As with the Cambridgeshire taxpayer, this isn’t current news, and doesn’t herald an imminent account-closure blitz in the UK. The accountholder has appeared on a BBC News magazine programme this morning, being interviewed about his experience, and the letter he wrote to Boris Johnson about it.

Should be available on iPlayer later today (Victoria Derbyshire, 10a.m. 27 Aug.)


----------



## Nononymous

I believe the account closure "panic" is not originating from bank activities, but rather the imminent expiry of the IRS grace period is being rather cleverly exploited by the French accidental American group - seeding French, Belgian and now UK media with stories. The stories are not always perfectly accurate, unfortunately. Certainly the Cambridge pensioner who wasted a lot of money on compliance is an old tale being repurposed, the point of which has been missed.


----------



## underation

Nononymous said:


> I believe the account closure "panic" is not originating from bank activities, but rather the imminent expiry of the IRS grace period is being rather cleverly exploited by the French accidental American group - seeding French, Belgian and now UK media with stories.


I agree.

Thomas Carpenter 

- got a FATCA letter;

- wrote a letter to Boris Johnson (back in 2018);

- realised he needed to renounce if he wanted to be free of US banking restrictions;

- renounced.


----------



## Nononymous

Ditto the Cambridge pensioner, who was spent 11k quid not to obtain an SSN to prevent account closure, but because she rather unfortunately sought professional advice and was roped into the whole compliance-renunciation circus. She could've either ignored the bank (until possibly 2020) or spent some postage and possibly a rail fare to obtain the SSN and make the letters go away, and done nothing further.


----------



## underation

As for who’s ultimately the motive force behind the stories, and what the aim is - I think it would be interesting to know. 

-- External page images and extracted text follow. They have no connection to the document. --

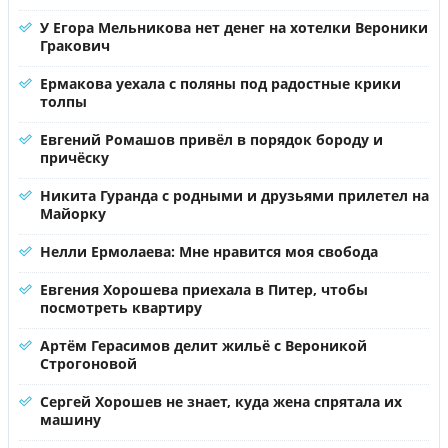
У Егора Мельникова нет денег на хотелки Вероники
Гракович
Ермакова уехала с поляны под радостные крики
толпы
Евгений Ромашов привёл в порядок бороду и
причёску
Никита Гуранда с родными и друзьями прилетел на
Майорку
Нелли Ермолаева: Мне нравится моя свобода
Евгения Хорошева приехала в Питер, чтобы
посмотреть квартиру
Артём Герасимов делит жильё с Вероникой
Строгоновой
Сергей Хорошев не знает, куда жена спрятала их
машину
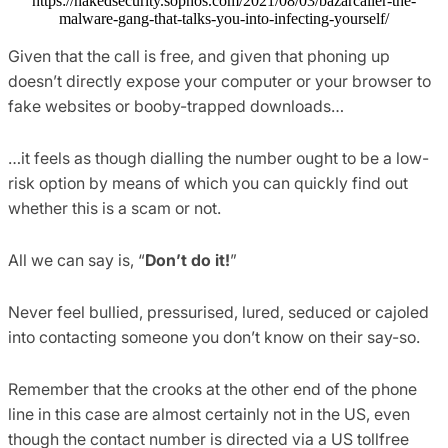
https://nakedsecurity.sophos.com/2021/08/03/bazarcaller-the-
malware-gang-that-talks-you-into-infecting-yourself/
Given that the call is free, and given that phoning up
doesn’t directly expose your computer or your browser to
fake websites or booby-trapped downloads…
…it feels as though dialling the number ought to be a low-
risk option by means of which you can quickly find out
whether this is a scam or not.
All we can say is, “
Don’t do it!
”
Never feel bullied, pressurised, lured, seduced or cajoled
into contacting someone you don’t know on their say-so.
Remember that the crooks at the other end of the phone
line in this case are almost certainly not in the US, even
though the contact number is directed via a US tollfree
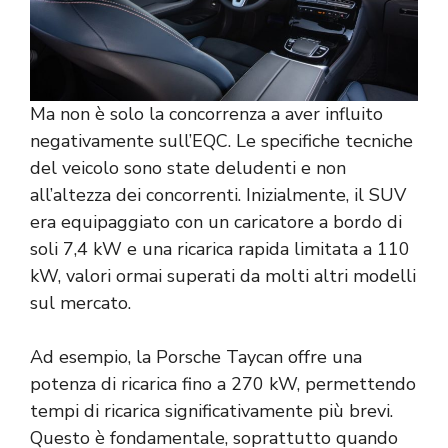
Ma non è solo la concorrenza a aver influito
negativamente sull’EQC. Le specifiche tecniche
del veicolo sono state deludenti e non
all’altezza dei concorrenti. Inizialmente, il SUV
era equipaggiato con un caricatore a bordo di
soli 7,4 kW e una ricarica rapida limitata a 110
kW, valori ormai superati da molti altri modelli
sul mercato.
Ad esempio, la Porsche Taycan offre una
potenza di ricarica fino a 270 kW, permettendo
tempi di ricarica significativamente più brevi.
Questo è fondamentale, soprattutto quando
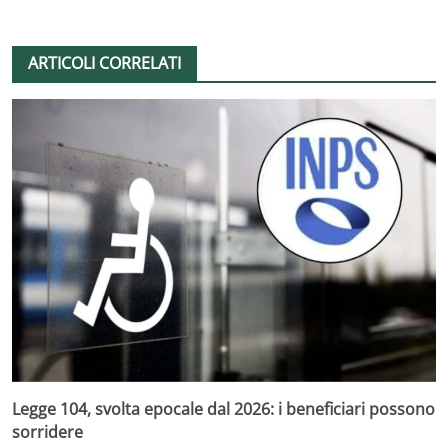
ARTICOLI CORRELATI
Legge 104, svolta epocale dal 2026: i beneficiari possono
sorridere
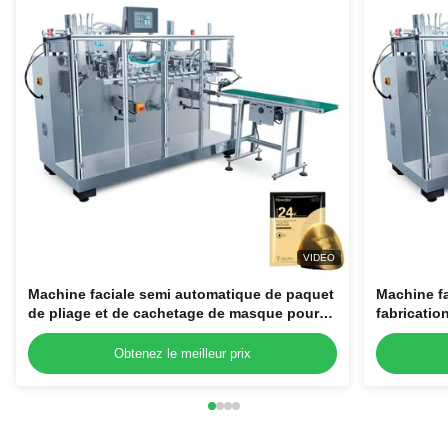
VIDEO
Machine faciale semi automatique de paquet
Machine f
de pliage et de cachetage de masque pour
fabricatio
l'usine de cosmétiques
paquet de
Obtenez le meilleur prix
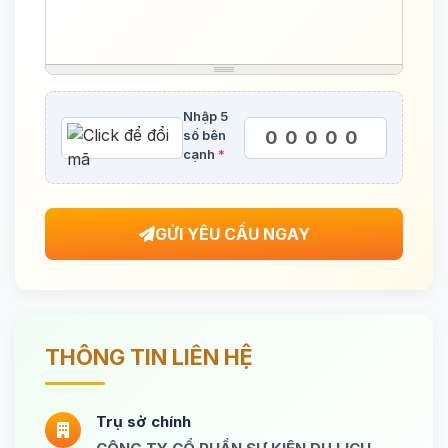
Nhập 5
số bên
cạnh
*
GỬI YÊU CẦU NGAY
THÔNG TIN LIÊN HỆ
Trụ sở chính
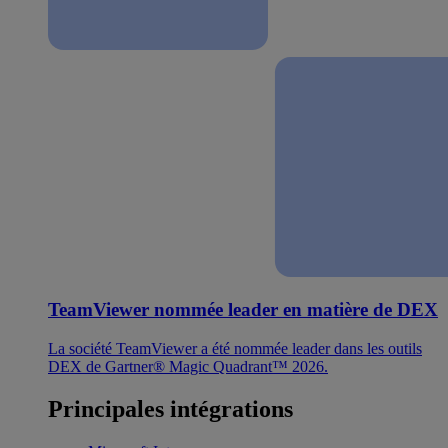
TeamViewer nommée leader en matière de DEX
La société TeamViewer a été nommée leader dans les outils
DEX de Gartner® Magic Quadrant™ 2026.
Principales intégrations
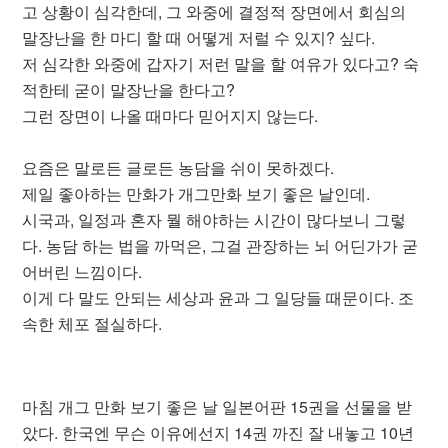
고 상황이 심각한데, 그 와중에 결정적 장면에서 회심의
말장난을 한 마디 할 때 어떻게 저럴 수 있지? 싶다.
저 심각한 와중에 갑자기 저런 말을 할 여유가 있다고? 숙
적한테 굳이 말장난을 한다고?
그런 장면이 나올 때마다 믿어지지 않는다.
요즘은 말로든 글로든 농담을 쉬이 못하겠다.
제일 좋아하는 만화가 개그만화 보기 좋은 날인데.
시국과, 일정과 혼자 뭘 해야하는 시간이 많다보니 그렇
다. 농담 하는 법을 까먹은, 그걸 관장하는 뇌 어딘가가 굳
어버린 느낌이다.
이게 다 말도 안되는 세상과 윤과 그 일당들 때문이다. 조
속한 체포 절실하다.
마침 개그 만화 보기 좋은 날 일본어판 15권을 선물을 받
았다. 한국엔 무슨 이유에선지 14권 까진 잘 내놓고 10년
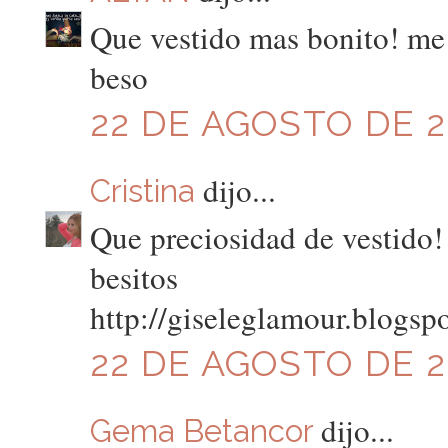
Que vestido mas bonito! me 
beso
22 DE AGOSTO DE 20
dijo...
Cristina
Que preciosidad de vestido!
besitos
http://giseleglamour.blogsp
22 DE AGOSTO DE 20
dijo...
Gema Betancor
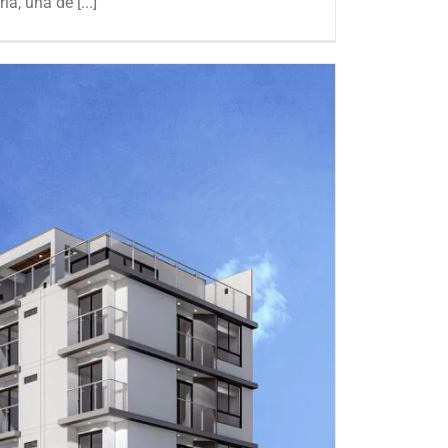
a, una de [...]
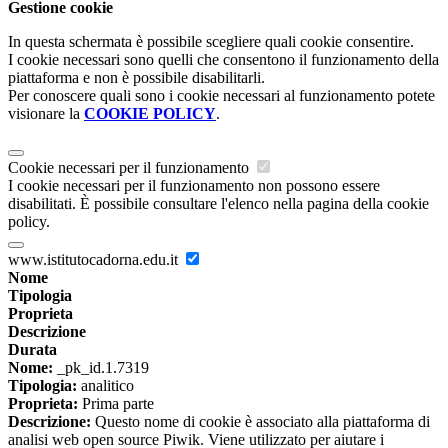
Gestione cookie
In questa schermata è possibile scegliere quali cookie consentire.
I cookie necessari sono quelli che consentono il funzionamento della
piattaforma e non è possibile disabilitarli.
Per conoscere quali sono i cookie necessari al funzionamento potete
visionare la
COOKIE POLICY
.
Cookie necessari per il funzionamento
I cookie necessari per il funzionamento non possono essere
disabilitati. È possibile consultare l'elenco nella pagina della cookie
policy.
www.istitutocadorna.edu.it
Nome
Tipologia
Proprieta
Descrizione
Durata
Nome:
_pk_id.1.7319
Tipologia:
analitico
Proprieta:
Prima parte
Descrizione:
Questo nome di cookie è associato alla piattaforma di
analisi web open source Piwik. Viene utilizzato per aiutare i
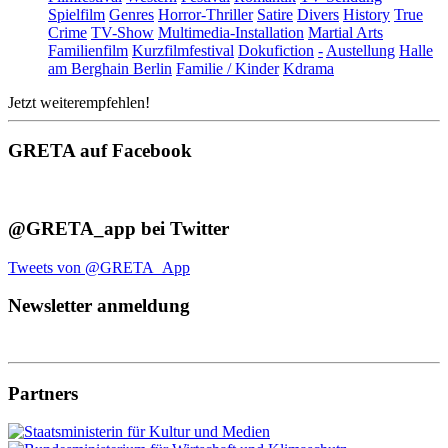
Spielfilm
Genres
Horror-Thriller
Satire
Divers
History
True
Crime
TV-Show
Multimedia-Installation
Martial Arts
Familienfilm
Kurzfilmfestival
Dokufiction
-
Austellung
Halle
am Berghain Berlin
Familie / Kinder
Kdrama
Jetzt weiterempfehlen!
GRETA auf Facebook
@GRETA_app bei Twitter
Tweets von @GRETA_App
Newsletter anmeldung
Partners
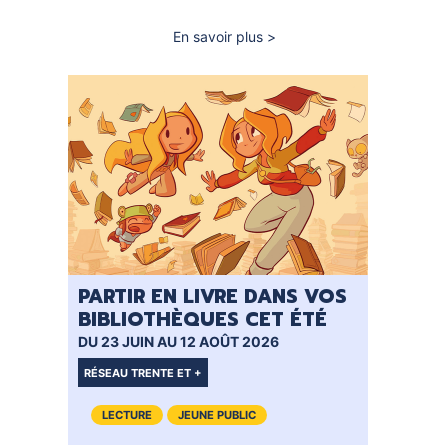
En savoir plus
sur
Prix
des
lecteurs
Graines
de
Rev'
2024
PARTIR EN LIVRE DANS VOS
BIBLIOTHÈQUES CET ÉTÉ
DU 23 JUIN AU 12 AOÛT 2026
RÉSEAU TRENTE ET +
LECTURE
JEUNE PUBLIC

Could be more about EU politics than about FATCA.


----------



## underation

Nononymous said:


> Ditto the Cambridge pensioner, who was spent 11k quid not to obtain an SSN to prevent account closure, but because she rather unfortunately sought professional advice and was roped into the whole compliance-renunciation circus. She could've either ignored the bank (until possibly 2020) or spent some postage and possibly a rail fare to obtain the SSN and make the letters go away, and done nothing further.


If it was 11K. The earlier stories give a lesser figure.

Worth noting that Thomas Carpenter apparently didn’t fall into the back-filing trap but just renounced.


----------



## Nononymous

underation said:


> As for who’s ultimately the motive force behind the stories, and what the aim is - I think it would be interesting to know.
> 
> Could be more about EU politics than about FATCA.


Per Keith Redmond, it's Fabien Lehaigre's work. Which is all good, except that the reporters do tend to bungle a lot of the nuance.


----------



## underation

Nononymous said:


> Per Keith Redmond, it's Fabien Lehaigre's work. Which is all good, except that the reporters do tend to bungle a lot of the nuance.


These resurrected tales aren’t at all helpful to US-UK duals, IMO.


----------



## underation

underation said:


> If it was 11K. The earlier stories give a lesser figure.
> 
> Worth noting that Thomas Carpenter apparently didn’t fall into the back-filing trap but just renounced.


But then, Thomas Carpenter knew he was a US citizen, yet didn’t respond to the FI’s letters until the account was suspended. Opting to sign the W9 to keep the account wouldn’t have been a sensible option, given the PFIC complications; so he renounced without filing.

While the Cambridgeshire taxpayer reportedly didn’t know, and didn’t have a SSN. She had to get one in order to renounce. It’s hardly surprising she fell among tax advisers.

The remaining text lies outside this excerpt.